## WHAT TO DO
Would you give the listing again exactly as written, minus its pictures?

## AVAILABLE DATA
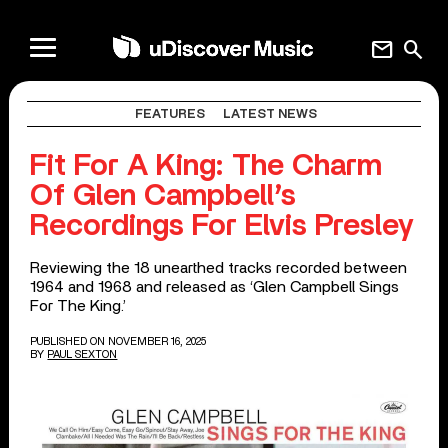
mail
search
FEATURES
LATEST NEWS
Fit For A King: The Charm
Of Glen Campbell’s
Recordings For Elvis Presley
Reviewing the 18 unearthed tracks recorded between
1964 and 1968 and released as ‘Glen Campbell Sings
For The King.’
PUBLISHED ON NOVEMBER 16, 2025
BY
PAUL SEXTON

## WRITTEN RESPONSE
mail
search
FEATURES
LATEST NEWS
Fit For A King: The Charm
Of Glen Campbell’s
Recordings For Elvis Presley
Reviewing the 18 unearthed tracks recorded between
1964 and 1968 and released as ‘Glen Campbell Sings
For The King.’
PUBLISHED ON NOVEMBER 16, 2025
BY
PAUL SEXTON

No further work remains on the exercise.